In the final stage of starting to get active the focus is on actually starting to move. Feel free to move in any way which suits you and here are some lessons I’ve learned along the way when turning getting active into part of my permanent lifestyle.

This stage is called, Becoming the Kinetic Energetic.

Balance Ambition and Attainability

With running, it is tempting to go for straight for the big distances. A training plan says you can run a half marathon in 8 weeks, so why shouldn’t you? If you train hard you’ll get results quickly right?

Unfortunately, fitness isn’t always a direct correlative relationship of input vs results. We are human beings not machines: we can’t force out bodies to stick to a constant progressive plan as figured by an algorithm. Injuries happen. Overuse injuries and obtaining injuries from increasing your exercise load too quickly are very real – and are not something be ploughed on through in the name of ‘mind over matter’.

Our bodies do things that may not fall in line with our plans and ambitions. Being realistic with self expectations and self compassionate throughout your journey will harbour much greater results than literally beating your body up physically in order to run too far a distance in too short a time, or dead lift too many Kgs too quickly – and that’s OK.
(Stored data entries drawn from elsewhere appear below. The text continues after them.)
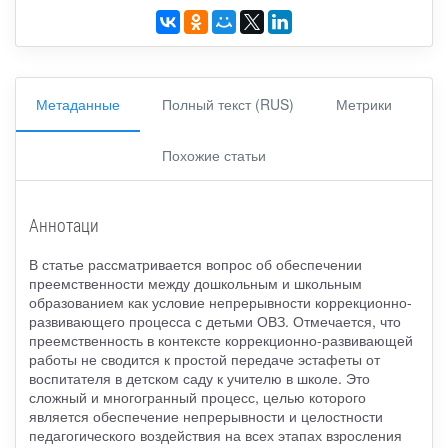
Метаданные
Полный текст (RUS)
Метрики
Похожие статьи
Аннотаци
В статье рассматривается вопрос об обеспечении
преемственности между дошкольным и школьным
образованием как условие непрерывности коррекционно-
развивающего процесса с детьми ОВЗ. Отмечается, что
преемственность в контексте коррекционно-развивающей
работы не сводится к простой передаче эстафеты от
воспитателя в детском саду к учителю в школе. Это
сложный и многогранный процесс, целью которого
является обеспечение непрерывности и целостности
педагогического воздействия на всех этапах взросления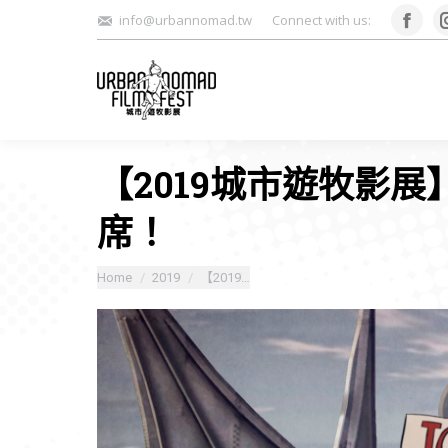
info@urbannomad.tw
Connect with us:
Face
【2019城市遊牧影
席！
You are here:
Home
2019
【2019…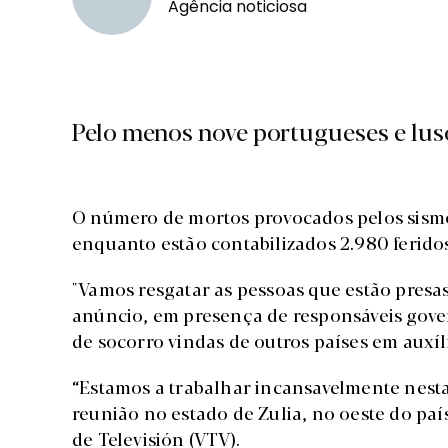
Agência noticiosa
Pelo menos nove portugueses e lu
O número de mortos provocados pelos sismo
enquanto estão contabilizados 2.980 feridos
"Vamos resgatar as pessoas que estão presa
anúncio, em presença de responsáveis gove
de socorro vindas de outros países em auxíl
“Estamos a trabalhar incansavelmente nesta
reunião no estado de Zulia, no oeste do paí
de Televisión (VTV).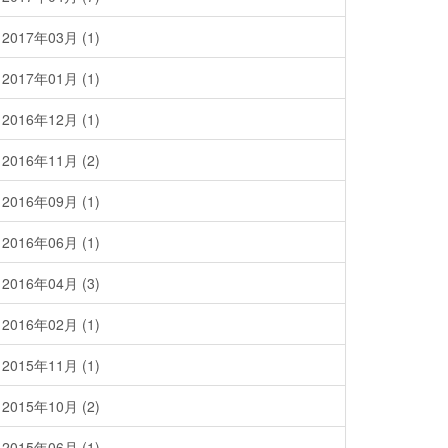
2017年03月 (1)
2017年01月 (1)
2016年12月 (1)
2016年11月 (2)
2016年09月 (1)
2016年06月 (1)
2016年04月 (3)
2016年02月 (1)
2015年11月 (1)
2015年10月 (2)
2015年06月 (1)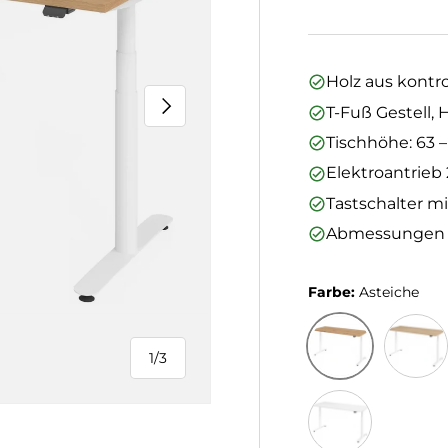
Holz aus kontro
Nächste
T-Fuß Gestell,
Tischhöhe: 63 –
Elektroantrieb 
Tastschalter m
Abmessungen (L
Farbe:
Asteiche
1
/
3
von
Asteiche
Eiche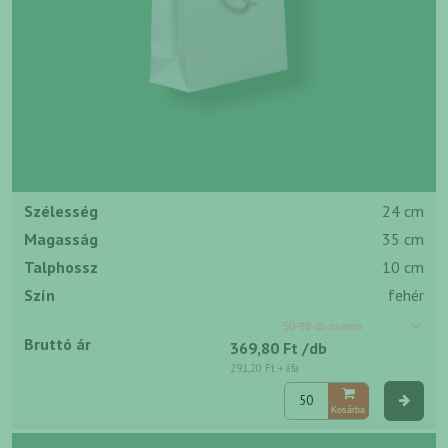
Szélesség
24 cm
Magasság
35 cm
Talphossz
10 cm
Szín
fehér
Bruttó ár
369,80 Ft
/db
291,20 Ft
+ áfa
Kosárba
I can however, make slow progress in line with how my body adapts. I can gain more than climbing higher grades and running faster miles from my journey. This way I maintain a level of ambition and sense of progress that becomes very enticing from exercising, whilst also respecting my body and capabilities. You can too.

Engage with Online Communities for your Activity

I don’t mean follow a bunch of Insta models with chiseled muscle definition and a body shape that requires an unhealthy level of obsession to achieve. What I mean is, if you don’t know anyone who wants to get into your activity with you, go find your people.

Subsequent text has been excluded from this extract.